Houston Chronicle

Airline called racist after outfit objection

- By Rebecca Hennes STAFF WRITER rebecca.hennes@chron.com

Before Tisha Rowe boarded her American Airlines flight after a family trip to her homeland in Jamaica last month, she said she made a pit stop and checked her appearance in a bathroom mirror.

“I did my customary turn, check your bum, make sure nothing is hanging out,” said Rowe, who has lived in Houston the last 10 years. “I remember giving myself a thumbs up, (thinking) nothing is inappropri­ate (about her outfit).”

Rowe said she made it through the gates and was halfway to her seat when a flight attendant asked her to step off the plane because the flight crew thought the tropical romper she was wearing was “inappropri­ate.”

Rowe said the flight crew asked if she had a jacket she could “cover up” with and when she responded no, she was taken aback at their response. “She just said, ‘Well, you can’t get on the plane dressed like that,’ ” Rowe said.

What followed was a back-andforth argument between the flight crew and Rowe, in which she continued to defend her outfit and alleged that the crew was racially and sexually discrimina­ting against her, she said.

After noticing her 8-year-old son was visibly upset by the confrontat­ion, Rowe said she opted to wear a blanket so the crew would let her back onto the plane.

“I wrapped the blanket around my waist and they just continue(d) to chastise me,” Rowe said. “At this point it feels like I am being ganged up on. I just calmly said ‘I have complied with your request, please let me on the plane.’ After the third time they finally let me on the flight.”

Embarrasse­d and humiliated, Rowe said she walked down the aisle back to her seat “in disbelief.” Her 8-year-old was so upset by the incident he spent most of the flight in tears, Rowe said.

“Once I saw he was crying, then I was angry,” Rowe said. “I worked so hard to put (this trip) together and then it just ends like this?”

Rowe said she took her frustratio­n to social media and posted about the incident, later sharing photos of her outfit to Twitter. Her tweet went viral and earned support from thousands of people, especially women.

Rowe, a family medicine physician and founder of her own telemedici­ne company, said she feels she was targeted because she is a curvy black woman and that her curves made her “less appropriat­e in their eyes.”

“As an African-American woman, people look at us as having less power. We are a double minority,” Rowe said. “I do feel that if I had been another race, I don’t think they would have had the nerve to tell me to get off the plane.”

A spokespers­on for American Airlines issued a statement apologizin­g to Rowe and her son.

“We were concerned about Dr. Rowe’s comments, and reached out to her and our team at the Kingston airport to gather more informatio­n about what occurred. We apologize to Dr. Rowe and her son for their experience, and have fully refunded their travel. We are proud to serve customers of all background­s and are committed to providing a positive, safe travel experience for everyone who flies with us.”

Rowe’s lawyer said aside from a “brief exchange of direct messages,” American Airlines has not been thorough in responding to her claims.

“Issuing a social media apology is, seems to me, the ‘thoughts and prayers’ of the corporate world in response to what is plainly an act of sexism and racism,” said Geoffrey Berg of the Berg Plummer Johnson & Raval law firm.

The incident marks the latest claim of discrimina­tion facing the airline.

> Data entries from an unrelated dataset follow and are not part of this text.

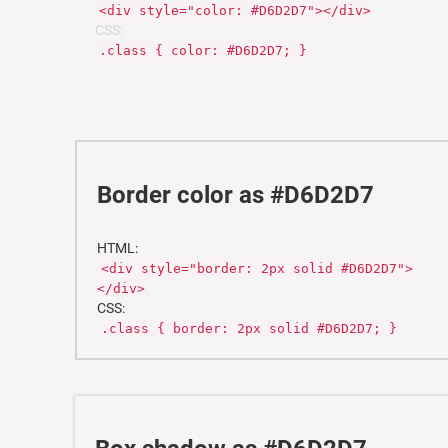
<div style="color: #D6D2D7"></div>
CSS:
.class { color: #D6D2D7; }
Border color as #D6D2D7
HTML:
<div style="border: 2px solid #D6D2D7">
</div>
CSS:
.class { border: 2px solid #D6D2D7; }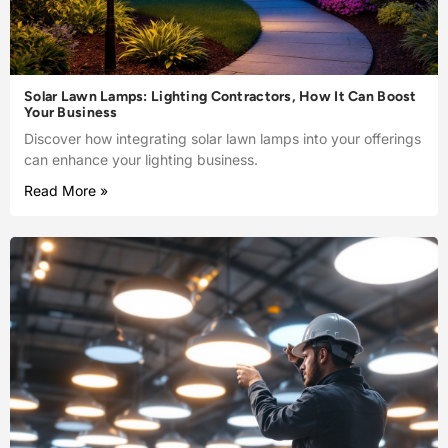
Solar Lawn Lamps: Lighting Contractors, How It Can Boost
Your Business
Discover how integrating solar lawn lamps into your offerings
can enhance your lighting business.
Read More »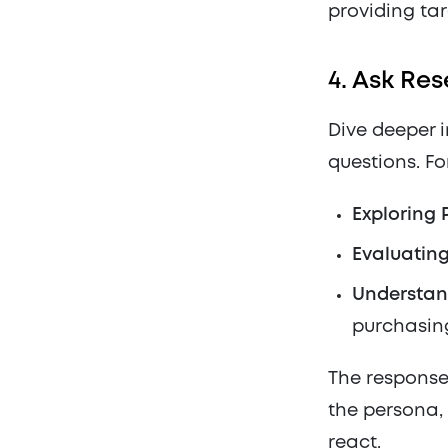
providing ta
4.
Ask Res
Dive deeper 
questions. Fo
Exploring 
Evaluatin
Understan
purchasing
The responses
the persona, 
react.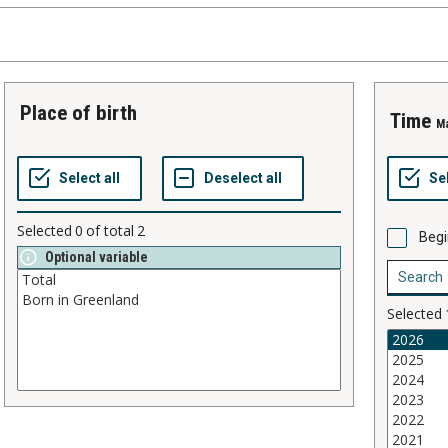
place of birth
time
M
Selected
0
of total
2
Begi
Optional variable
Selected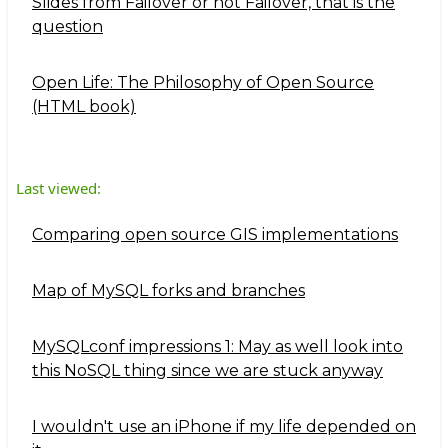
Slides from Failover or not Failover, that is the
question
Open Life: The Philosophy of Open Source
(HTML book)
Last viewed:
Comparing open source GIS implementations
Map of MySQL forks and branches
MySQLconf impressions 1: May as well look into
this NoSQL thing since we are stuck anyway
I wouldn't use an iPhone if my life depended on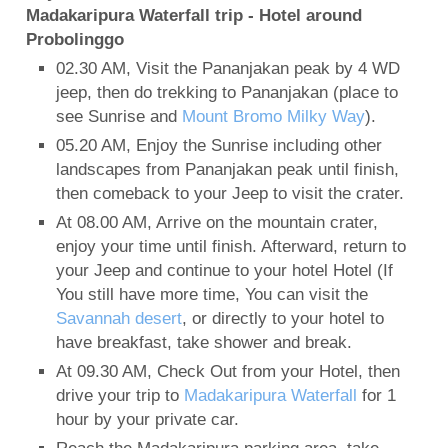
Madakaripura Waterfall trip - Hotel around
Probolinggo
02.30 AM, Visit the Pananjakan peak by 4 WD
jeep, then do trekking to Pananjakan (place to
see Sunrise and
Mount Bromo Milky Way
).
05.20 AM, Enjoy the Sunrise including other
landscapes from Pananjakan peak until finish,
then comeback to your Jeep to visit the crater.
At 08.00 AM, Arrive on the mountain crater,
enjoy your time until finish. Afterward, return to
your Jeep and continue to your hotel Hotel (If
You still have more time, You can visit the
Savannah desert
, or directly to your hotel to
have breakfast, take shower and break.
At 09.30 AM, Check Out from your Hotel, then
drive your trip to
Madakaripura Waterfall
for 1
hour by your private car.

American Airlines has been repeatedly called out by organizati­ons such as the NAACP for mistreatme­nt of black passengers.

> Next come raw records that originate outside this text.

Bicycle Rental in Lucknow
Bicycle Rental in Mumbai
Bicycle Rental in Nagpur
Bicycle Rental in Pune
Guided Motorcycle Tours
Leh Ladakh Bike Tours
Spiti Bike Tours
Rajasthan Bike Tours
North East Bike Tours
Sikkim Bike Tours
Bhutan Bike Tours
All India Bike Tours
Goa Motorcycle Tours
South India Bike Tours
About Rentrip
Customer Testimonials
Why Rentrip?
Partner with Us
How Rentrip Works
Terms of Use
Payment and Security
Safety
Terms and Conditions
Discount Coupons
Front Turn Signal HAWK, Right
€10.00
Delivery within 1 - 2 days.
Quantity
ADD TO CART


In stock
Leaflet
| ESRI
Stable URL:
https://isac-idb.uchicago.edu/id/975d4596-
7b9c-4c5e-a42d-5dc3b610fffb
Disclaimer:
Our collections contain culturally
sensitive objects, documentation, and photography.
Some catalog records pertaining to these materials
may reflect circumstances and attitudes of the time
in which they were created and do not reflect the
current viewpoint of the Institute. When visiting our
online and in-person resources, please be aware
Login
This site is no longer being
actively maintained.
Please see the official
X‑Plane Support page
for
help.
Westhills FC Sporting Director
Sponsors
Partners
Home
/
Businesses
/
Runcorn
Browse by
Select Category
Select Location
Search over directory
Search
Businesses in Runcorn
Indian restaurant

The civil rights organizati­on last year lifted a nine-month travel advisory against the airline after determinin­g it had taken enough steps to address discrimina­tion concerns, according to the Washington Post. The steps included launching implicit bias training courses and overhaulin­g how it investigat­es customer complaints of discrimina­tion.

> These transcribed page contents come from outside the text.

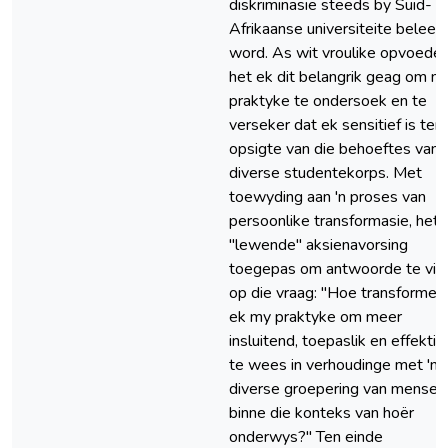
diskriminasie steeds by Suid-
Afrikaanse universiteite beleef
word. As wit vroulike opvoeder
het ek dit belangrik geag om m
praktyke te ondersoek en te
verseker dat ek sensitief is ten
opsigte van die behoeftes van '
diverse studentekorps. Met
toewyding aan 'n proses van
persoonlike transformasie, het 
"lewende" aksienavorsing
toegepas om antwoorde te vin
op die vraag: "Hoe transformee
ek my praktyke om meer
insluitend, toepaslik en effektie
te wees in verhoudinge met 'n
diverse groepering van mense
binne die konteks van hoër
onderwys?" Ten einde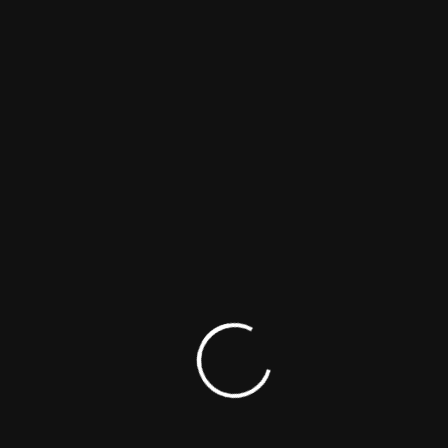
Cast
1 Titles
Subscribe for Updates
The world's first research database of Intersex related art
forms, including Films, TV, Theatre, Radio, and literature,
founded by
Dr Kamran Qureshi
&
Dr Iram Qureshi
.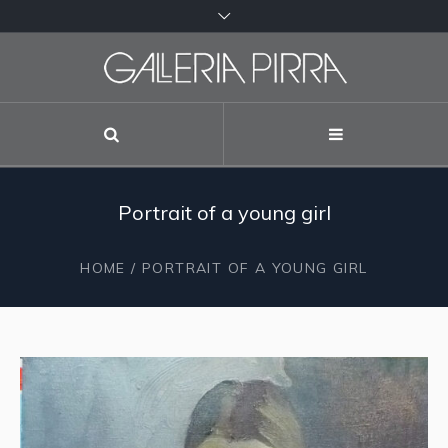
Portrait of a young girl
HOME
/ PORTRAIT OF A YOUNG GIRL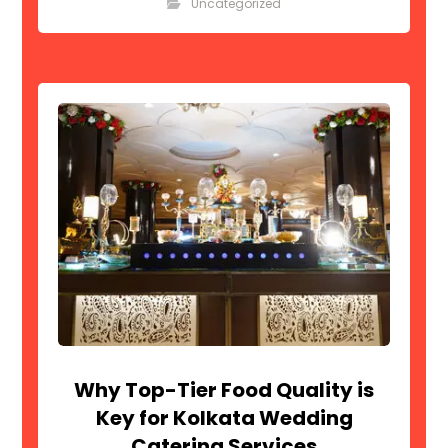
Uncategorized
Why Top-Tier Food Quality is
Key for Kolkata Wedding
Catering Services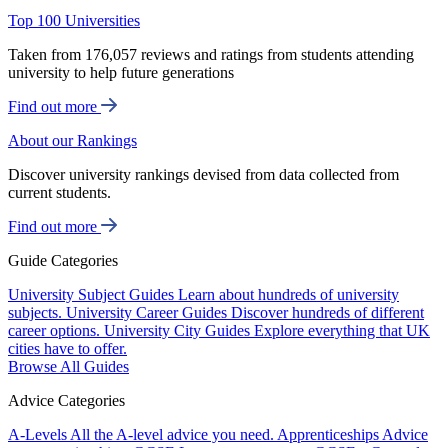
Top 100 Universities
Taken from 176,057 reviews and ratings from students attending
university to help future generations
Find out more
About our Rankings
Discover university rankings devised from data collected from
current students.
Find out more
Guide Categories
University Subject Guides
Learn about hundreds of university
subjects.
University Career Guides
Discover hundreds of different
career options.
University City Guides
Explore everything that UK
cities have to offer.
Browse All Guides
Advice Categories
A-Levels
All the A-level advice you need.
Apprenticeships
Advice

For Rowe, though, “apologies are no no longer enough.”

“That is not a unique incident — airlines have been policing other passengers and persons of color and there is a bigger issue,” Rowe said.

Rowe said her main motivation to speak up was the toll the incident has taken on her son, she said.

“You can’t undo trauma with an apology,” Rowe said. “To see your mother objectifie­d, insulted, humiliated … everything they did to me in that moment they also did to him. I have worked too hard to give him a great life to have an outsider do that to him for no reason, to make him feel like he his beneath anyone else.”